• **WORK ORDER**:
For each line in the data that includes "coordinates", make a copy.

----- RECORD EXCERPTS -----

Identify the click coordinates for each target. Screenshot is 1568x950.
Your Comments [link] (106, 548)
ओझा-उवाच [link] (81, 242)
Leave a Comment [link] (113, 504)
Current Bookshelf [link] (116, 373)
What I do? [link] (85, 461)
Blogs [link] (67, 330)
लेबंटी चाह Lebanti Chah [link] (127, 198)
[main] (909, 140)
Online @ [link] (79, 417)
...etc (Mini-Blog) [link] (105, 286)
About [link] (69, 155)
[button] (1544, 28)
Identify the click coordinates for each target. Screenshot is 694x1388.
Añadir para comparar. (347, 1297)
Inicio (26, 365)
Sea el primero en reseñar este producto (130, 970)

-----
----- RECORD EXCERPTS -----

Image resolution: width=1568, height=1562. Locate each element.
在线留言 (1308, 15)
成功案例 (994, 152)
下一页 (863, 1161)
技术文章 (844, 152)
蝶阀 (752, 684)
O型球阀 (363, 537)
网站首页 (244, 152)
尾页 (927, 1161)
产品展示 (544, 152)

-----

• **EXPECTED OUTPUT**:
Identify the click coordinates for each target. Screenshot is 1568x950.
Identify the click coordinates for each target. Screenshot is 694x1388.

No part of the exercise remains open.